Dear .NET Community and Maintainers,

I am reaching out to seek your expertise and insights regarding a performance challenge we are facing with our ASP.NET Core 6.0 application, which is currently under significant load. Our backend service is processing billions of requests per hour, and despite our server farm's capacity, we are striving to optimize our backend code for maximum performance and minimal latency.

We have observed that a single instance of our application generates up to 2GB of allocations per second. Despite our efforts to minimize allocations, a substantial portion remains unavoidable. This leads to our primary concern: the Garbage Collector (GC) heuristics appear to struggle under such intense load, particularly with the volume of items to manage and the resulting heap fragmentation.

Our monitoring indicates that the GC does not trigger for longer than one second, suggesting a possible timeout mechanism that we have not found documented. When memory consumption reaches its maximum, we experience a "threshold effect," where the GC can no longer keep up, causing severe performance degradation.

As a temporary measure, we have resorted to forcing full-compacting garbage collections at regular intervals (hence the spikes on the memory on the graph). While this approach mitigates the issue, it is not a viable long-term solution and is not enough in some situations (for example on the screenshot above)

Given this context, we have several questions:

Is there an intrinsic one-second limitation for GC activity, and if so, what is the rationale behind it? Is there a way to configure the GC to extend this duration? We would prefer the GC to finish its job, even at the cost of occasional latency spikes, rather than falling behind and risking a complete application overload.
Are there additional settings or modes available that would allow for more aggressive garbage collection? We are currently operating in server GC mode.
In terms of reducing the time spent in GC, we have approximately 4GB of Gen2 data that is persistent and immutable (e.g., long-term caches). Is there a mechanism to instruct the GC to bypass these segments during collection? We have come across the FrozenObjects project but found it lacks documentation.

We are open to any suggestions or guidance you can provide. As you can see, outside of the overload situation, the CPU usage is only at about 40%, and we also have quite a margin on the network stack. It seems the GC is the bottleneck currently, so our goal is to find a way to fine-tune the garbage collection process to ensure stability and performance so that we can further increase service throughput at low latency.

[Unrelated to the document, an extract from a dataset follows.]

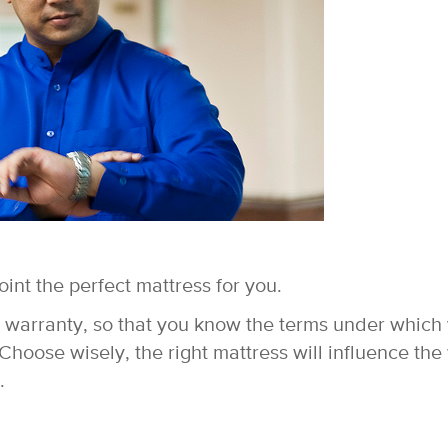
point the perfect mattress for you.
e warranty, so that you know the terms under which
 Choose wisely, the right mattress will influence th
.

Thank you for your time and assistance!

Answered by Maoni0

Nov 14, 2023

first of all, I don't see any kind of "1s threshold effect". each GC's start and end are recorded in the trace (if you open it in PerfView's GCStats view you'll see that the PauseStart for each GC (along with Pause MSec column that tells you how long this GC pauses the managed threads for). there's no GCs with more than 1s inbetween them. most of them are 200ms or less.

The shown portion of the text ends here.